Plants have an enormous impact on our lives. In addition to providing virtually all food energy for the biological world through photosynthesis, plants are important sources of drugs, building materials, and fibers for manufacture of paper. Many plants have aesthetic value as ornamentals and, thus, improve the quality of our lives. Weeds and poisonous plants affect us negatively. Herbarium collections are central in providing the basis for our understanding of biodiversity. They document the flora of a region and provide crucial data on the variation and distribution of particular plant groups.

The Valdosta State University Herbarium emphasizes the flora of the Georgia coastal plain as well as specific plant groups: namely, ferns, grasses, and sedges.  It was founded as a research facility in 1967 by Wayne R. Faircloth, and his voucher specimens primarily from central-south Georgia provide the nucleus of the collection.  The herbarium also includes significant collections by H.E. Ahles, C.T. Bryson, R. Carter, W. Duncan, R.K. Godfrey, R. Kral, R.K. Lampton (bryophytes and lichens), S.T. McDaniel, R.L. Mears, A.E. Radford, and R.D. Thomas.  Specimens housed in the herbarium provide documentation about the distributions of native and naturalized plants from our region, including data on rare, threatened and endangered species and weeds or other kinds of plants of actual or potential economic importance. Additionally, data about morphological and phenological variation in species may be obtained from these specimens, which are useful in preparing technical descriptions of plants. Such descriptions are used to identify plants, and the actual specimen may also be used to confirm identifications. Herbarium specimens are also frequently employed to supplement teaching in a variety of courses at Valdosta State.

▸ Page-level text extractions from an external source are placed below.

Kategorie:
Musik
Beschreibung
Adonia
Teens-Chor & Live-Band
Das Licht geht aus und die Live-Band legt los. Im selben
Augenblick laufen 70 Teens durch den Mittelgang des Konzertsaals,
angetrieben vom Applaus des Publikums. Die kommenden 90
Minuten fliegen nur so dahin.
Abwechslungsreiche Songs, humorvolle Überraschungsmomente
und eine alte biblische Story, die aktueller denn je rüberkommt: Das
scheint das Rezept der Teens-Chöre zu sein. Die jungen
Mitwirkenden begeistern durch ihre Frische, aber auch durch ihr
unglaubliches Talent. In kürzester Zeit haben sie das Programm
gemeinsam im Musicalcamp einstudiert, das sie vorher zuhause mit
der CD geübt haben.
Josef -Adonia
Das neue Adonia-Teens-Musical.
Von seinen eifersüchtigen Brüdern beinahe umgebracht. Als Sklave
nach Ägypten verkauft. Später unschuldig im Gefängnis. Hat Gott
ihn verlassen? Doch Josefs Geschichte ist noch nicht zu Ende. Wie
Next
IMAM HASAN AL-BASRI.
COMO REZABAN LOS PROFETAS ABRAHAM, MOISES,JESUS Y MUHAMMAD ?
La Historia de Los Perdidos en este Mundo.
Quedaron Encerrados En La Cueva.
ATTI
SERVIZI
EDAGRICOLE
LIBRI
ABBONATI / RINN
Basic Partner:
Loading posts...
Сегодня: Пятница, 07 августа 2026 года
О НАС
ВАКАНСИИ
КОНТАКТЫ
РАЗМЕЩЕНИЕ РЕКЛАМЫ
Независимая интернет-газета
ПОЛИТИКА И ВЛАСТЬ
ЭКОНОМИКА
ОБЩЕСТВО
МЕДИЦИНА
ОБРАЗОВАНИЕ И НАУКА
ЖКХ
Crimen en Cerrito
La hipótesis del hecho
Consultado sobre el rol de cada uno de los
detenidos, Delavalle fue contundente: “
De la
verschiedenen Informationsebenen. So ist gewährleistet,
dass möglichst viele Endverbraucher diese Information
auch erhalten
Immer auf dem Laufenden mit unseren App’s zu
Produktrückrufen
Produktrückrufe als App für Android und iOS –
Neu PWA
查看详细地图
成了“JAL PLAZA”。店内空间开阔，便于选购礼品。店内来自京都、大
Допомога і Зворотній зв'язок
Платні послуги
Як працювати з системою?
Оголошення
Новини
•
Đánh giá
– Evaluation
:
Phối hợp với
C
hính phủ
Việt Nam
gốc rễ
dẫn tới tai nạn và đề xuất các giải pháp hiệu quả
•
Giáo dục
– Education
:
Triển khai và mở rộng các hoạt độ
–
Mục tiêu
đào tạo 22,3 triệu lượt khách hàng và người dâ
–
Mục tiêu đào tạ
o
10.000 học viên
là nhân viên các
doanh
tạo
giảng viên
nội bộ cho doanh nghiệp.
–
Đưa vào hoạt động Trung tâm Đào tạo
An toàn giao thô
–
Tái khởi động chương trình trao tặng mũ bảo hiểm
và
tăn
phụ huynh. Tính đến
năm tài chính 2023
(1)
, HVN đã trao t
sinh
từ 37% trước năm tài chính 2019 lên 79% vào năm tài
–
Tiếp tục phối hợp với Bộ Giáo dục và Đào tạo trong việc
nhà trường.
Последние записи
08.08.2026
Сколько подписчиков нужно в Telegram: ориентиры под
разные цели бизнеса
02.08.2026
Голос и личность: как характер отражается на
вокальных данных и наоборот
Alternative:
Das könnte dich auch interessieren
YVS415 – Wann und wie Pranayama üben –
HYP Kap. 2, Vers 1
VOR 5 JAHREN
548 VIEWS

Furthermore, the DNA within the preserved cells of the herbarium specimen can theoretically be isolated and manipulated to re-create a whole organism. Thus, the herbarium is potentially a major storehouse of genetic diversity. If humans continue to destroy the environment and cause wholesale extinction of species "in the wild", then the herbarium might someday represent our only chance of recovering germplasm from extinct species. Although this might seem little more than science fiction, if current trends continue it could easily become reality.

Each herbarium specimen is labeled with specific data documenting location and date of the collection and observations about its habitat and general characteristics; thus, the herbarium is essentially a database of information on distribution, habitat, phenology, and morphological variation of plants within our region. Since the Valdosta State University Herbarium emphasizes the flora of the Georgia coastal plain, it can provide much useful information about historical and present distribution, phenology, and variation of plant species within our region.